For comparison, I changed the composition to 450 ethanol and 2550 water molecules (keeping the total number constant). The simulation with this new configuration (water_ethanol_box_3000_0.15.txt) ran without errors, but the total energy after minimization remained high, and the temperature spiked immediately after entering the npt phase. If I run the npt simulation for a sufficiently long time, the temperature stabilizes at around 315 K.

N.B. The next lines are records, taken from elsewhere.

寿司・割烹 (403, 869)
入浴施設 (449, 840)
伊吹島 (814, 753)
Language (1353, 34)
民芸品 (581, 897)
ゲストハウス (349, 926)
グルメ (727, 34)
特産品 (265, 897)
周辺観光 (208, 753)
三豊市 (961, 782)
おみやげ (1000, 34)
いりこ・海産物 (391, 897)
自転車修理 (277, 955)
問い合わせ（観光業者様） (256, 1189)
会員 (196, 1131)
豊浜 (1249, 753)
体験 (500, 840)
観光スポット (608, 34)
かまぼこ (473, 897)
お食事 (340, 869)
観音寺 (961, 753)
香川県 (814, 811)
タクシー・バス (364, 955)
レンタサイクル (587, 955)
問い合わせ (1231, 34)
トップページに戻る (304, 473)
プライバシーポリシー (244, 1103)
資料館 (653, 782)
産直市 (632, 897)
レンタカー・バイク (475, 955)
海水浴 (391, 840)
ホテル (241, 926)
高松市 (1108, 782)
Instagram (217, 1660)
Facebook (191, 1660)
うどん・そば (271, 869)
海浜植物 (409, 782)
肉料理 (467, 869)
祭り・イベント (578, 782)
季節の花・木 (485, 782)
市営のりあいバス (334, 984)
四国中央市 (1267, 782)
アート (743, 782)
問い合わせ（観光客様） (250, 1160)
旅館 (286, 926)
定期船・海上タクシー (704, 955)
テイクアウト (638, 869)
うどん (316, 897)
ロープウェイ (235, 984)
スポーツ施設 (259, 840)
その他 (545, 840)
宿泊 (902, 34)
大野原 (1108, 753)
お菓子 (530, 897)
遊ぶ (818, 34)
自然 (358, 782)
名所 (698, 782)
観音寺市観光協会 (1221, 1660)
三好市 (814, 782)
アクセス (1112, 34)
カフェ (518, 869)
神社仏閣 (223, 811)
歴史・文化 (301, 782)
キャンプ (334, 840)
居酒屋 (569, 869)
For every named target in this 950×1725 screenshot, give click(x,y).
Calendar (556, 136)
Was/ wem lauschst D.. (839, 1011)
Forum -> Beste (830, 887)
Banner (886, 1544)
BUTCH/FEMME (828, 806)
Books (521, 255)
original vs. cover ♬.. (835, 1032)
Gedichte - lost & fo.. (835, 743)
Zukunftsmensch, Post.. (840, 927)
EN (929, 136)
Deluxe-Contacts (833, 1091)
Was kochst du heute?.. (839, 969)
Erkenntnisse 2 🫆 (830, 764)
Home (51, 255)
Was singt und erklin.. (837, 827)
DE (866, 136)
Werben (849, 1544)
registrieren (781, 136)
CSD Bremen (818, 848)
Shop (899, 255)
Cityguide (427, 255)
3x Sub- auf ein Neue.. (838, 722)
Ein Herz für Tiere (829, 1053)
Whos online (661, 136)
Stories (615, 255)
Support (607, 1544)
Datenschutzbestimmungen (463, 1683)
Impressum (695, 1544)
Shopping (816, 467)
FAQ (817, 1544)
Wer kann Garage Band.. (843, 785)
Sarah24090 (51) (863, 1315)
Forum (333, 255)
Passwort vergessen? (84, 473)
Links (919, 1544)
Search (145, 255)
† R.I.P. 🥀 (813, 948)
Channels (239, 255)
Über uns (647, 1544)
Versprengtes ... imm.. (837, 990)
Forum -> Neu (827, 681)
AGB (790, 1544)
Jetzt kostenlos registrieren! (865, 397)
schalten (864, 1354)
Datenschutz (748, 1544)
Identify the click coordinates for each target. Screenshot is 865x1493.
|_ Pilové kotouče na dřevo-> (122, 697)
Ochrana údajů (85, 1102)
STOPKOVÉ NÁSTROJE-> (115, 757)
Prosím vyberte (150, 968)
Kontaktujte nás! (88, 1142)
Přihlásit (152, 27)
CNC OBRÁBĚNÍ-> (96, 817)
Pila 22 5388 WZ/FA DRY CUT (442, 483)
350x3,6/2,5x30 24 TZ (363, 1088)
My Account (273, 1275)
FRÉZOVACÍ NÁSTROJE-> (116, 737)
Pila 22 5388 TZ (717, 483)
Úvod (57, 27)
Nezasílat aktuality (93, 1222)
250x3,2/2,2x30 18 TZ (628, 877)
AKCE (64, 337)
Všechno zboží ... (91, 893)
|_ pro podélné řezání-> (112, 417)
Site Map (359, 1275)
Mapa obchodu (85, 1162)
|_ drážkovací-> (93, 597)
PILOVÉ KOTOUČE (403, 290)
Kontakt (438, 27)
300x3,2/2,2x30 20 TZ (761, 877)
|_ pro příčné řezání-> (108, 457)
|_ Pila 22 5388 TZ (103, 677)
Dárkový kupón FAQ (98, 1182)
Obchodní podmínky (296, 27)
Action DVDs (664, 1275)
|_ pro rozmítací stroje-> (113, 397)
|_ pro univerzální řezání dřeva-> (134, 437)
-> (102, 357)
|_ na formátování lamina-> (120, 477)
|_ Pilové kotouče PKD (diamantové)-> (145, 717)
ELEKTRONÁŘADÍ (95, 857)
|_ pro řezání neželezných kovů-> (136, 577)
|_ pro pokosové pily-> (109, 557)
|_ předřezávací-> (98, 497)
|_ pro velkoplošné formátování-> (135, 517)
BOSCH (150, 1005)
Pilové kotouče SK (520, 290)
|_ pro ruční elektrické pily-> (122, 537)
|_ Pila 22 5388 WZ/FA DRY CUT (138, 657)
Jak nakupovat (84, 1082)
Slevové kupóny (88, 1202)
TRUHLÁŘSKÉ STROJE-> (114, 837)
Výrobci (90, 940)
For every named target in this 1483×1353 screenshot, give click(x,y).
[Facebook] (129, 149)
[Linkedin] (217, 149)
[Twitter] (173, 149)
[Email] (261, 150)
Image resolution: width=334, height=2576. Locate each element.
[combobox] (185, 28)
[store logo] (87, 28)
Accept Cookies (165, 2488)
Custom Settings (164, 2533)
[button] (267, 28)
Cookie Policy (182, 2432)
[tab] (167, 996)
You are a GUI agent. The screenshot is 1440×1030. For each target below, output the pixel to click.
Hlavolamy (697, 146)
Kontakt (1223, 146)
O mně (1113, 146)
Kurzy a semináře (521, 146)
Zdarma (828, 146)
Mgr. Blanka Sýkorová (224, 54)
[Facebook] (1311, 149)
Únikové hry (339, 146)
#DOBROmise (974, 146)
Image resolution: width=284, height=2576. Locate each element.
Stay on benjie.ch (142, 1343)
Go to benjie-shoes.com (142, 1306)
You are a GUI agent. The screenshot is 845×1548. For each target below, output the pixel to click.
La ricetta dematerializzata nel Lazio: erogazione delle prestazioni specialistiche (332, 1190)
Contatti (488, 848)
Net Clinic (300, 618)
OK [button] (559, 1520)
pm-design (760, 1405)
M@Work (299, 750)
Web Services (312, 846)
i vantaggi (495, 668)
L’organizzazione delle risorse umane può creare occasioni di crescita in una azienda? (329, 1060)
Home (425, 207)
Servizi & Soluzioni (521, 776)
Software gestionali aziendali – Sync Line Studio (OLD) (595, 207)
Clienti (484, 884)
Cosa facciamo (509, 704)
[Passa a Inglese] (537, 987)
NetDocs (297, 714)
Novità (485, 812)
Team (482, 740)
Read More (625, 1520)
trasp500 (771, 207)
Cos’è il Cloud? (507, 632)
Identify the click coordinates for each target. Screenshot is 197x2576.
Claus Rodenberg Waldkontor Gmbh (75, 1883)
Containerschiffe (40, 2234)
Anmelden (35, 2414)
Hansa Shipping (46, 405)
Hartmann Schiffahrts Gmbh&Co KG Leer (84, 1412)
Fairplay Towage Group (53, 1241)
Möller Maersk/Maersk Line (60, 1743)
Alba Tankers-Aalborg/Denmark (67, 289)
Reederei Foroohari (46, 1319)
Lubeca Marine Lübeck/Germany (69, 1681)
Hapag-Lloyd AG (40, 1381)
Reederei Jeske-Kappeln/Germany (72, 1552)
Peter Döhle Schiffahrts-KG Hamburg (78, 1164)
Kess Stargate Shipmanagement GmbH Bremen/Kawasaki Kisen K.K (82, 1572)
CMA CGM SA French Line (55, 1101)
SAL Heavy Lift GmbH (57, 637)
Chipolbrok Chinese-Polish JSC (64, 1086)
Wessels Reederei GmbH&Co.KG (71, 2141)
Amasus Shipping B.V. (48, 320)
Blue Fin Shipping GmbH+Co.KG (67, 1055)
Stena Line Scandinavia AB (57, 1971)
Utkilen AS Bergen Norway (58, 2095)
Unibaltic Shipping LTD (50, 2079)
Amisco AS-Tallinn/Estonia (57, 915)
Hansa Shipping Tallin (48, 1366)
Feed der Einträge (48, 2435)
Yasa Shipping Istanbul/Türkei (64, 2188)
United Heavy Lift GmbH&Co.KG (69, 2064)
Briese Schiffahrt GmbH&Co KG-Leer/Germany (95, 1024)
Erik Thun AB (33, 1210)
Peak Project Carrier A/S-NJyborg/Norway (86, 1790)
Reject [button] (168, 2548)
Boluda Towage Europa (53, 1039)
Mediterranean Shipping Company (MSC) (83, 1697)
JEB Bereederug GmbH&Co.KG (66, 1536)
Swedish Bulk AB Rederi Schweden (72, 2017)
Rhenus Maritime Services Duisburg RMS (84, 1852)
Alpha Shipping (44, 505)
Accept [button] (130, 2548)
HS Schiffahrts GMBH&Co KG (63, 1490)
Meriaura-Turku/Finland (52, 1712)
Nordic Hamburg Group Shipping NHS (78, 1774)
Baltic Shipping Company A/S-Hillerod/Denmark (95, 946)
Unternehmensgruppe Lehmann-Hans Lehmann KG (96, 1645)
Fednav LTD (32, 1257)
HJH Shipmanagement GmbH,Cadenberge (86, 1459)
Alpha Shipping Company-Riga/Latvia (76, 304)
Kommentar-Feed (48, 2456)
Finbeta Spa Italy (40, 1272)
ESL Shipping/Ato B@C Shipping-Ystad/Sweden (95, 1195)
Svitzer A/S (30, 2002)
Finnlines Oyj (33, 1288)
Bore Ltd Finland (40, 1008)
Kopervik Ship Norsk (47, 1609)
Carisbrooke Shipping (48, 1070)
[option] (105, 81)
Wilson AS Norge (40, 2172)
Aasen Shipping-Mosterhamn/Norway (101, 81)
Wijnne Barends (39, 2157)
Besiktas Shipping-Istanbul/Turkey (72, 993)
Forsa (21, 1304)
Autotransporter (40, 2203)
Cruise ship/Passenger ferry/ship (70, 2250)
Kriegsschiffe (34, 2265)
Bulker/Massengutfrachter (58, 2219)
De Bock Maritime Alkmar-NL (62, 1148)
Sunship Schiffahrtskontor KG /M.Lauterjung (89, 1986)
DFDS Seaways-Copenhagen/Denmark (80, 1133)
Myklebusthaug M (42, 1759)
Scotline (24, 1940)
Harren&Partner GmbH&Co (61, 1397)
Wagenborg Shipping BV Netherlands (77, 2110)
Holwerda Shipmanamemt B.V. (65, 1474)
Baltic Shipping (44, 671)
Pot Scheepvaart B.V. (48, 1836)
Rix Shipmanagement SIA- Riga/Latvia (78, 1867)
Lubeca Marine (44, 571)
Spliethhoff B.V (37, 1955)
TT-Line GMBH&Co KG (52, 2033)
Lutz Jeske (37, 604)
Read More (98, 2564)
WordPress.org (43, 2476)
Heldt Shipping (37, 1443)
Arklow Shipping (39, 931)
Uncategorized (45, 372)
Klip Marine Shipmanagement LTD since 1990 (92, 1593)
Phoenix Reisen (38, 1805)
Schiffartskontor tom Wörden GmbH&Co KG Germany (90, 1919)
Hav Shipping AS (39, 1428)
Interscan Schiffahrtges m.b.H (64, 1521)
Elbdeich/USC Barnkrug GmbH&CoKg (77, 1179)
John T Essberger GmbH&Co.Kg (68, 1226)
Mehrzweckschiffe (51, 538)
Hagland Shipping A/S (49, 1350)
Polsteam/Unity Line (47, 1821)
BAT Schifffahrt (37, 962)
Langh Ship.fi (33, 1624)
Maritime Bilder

Here are additional details:

  • Atomic overlaps were checked using delete_atoms overlap 0.1 all all, and no overlaps were found.
  • The minimization settings used were the LAMMPS default (minimize 1.0e-4 1.0e-6 100 1000).
  • The simulation box size was set to match the target density (0.97 g/cm³).

I would like to ask:

  • Is the high energy state after minimization expected behavior in these mixed systems?
  • Is it acceptable that temperature spikes and then settles during npt?
  • How can I improve the minimization so that the system becomes more stable prior to npt?

Any advice or suggestions would be greatly appreciated.

Best regards,
asas

Minimization will only find a (local) minimum that is close to the initial state. That will be a global minimum only in the most trivial of cases. For random initial placement this will definitely not be the case and there are no minimization settings that can change that.

Kinetic energy may raise, but you should take measures that it doesn’t rise too much:

  • use a short(er) timestep at the beginning
  • don’t run fix npt but fix nvt or fix langevin + fix nve until temperature and pressure have stabilized somewhat and potential energy has gone down significantly
  • initially run a shorter MD runs interleaved with minimizations to remove potential energy and get you closer to equilibrium

You cannot, see my answers to the previous questions.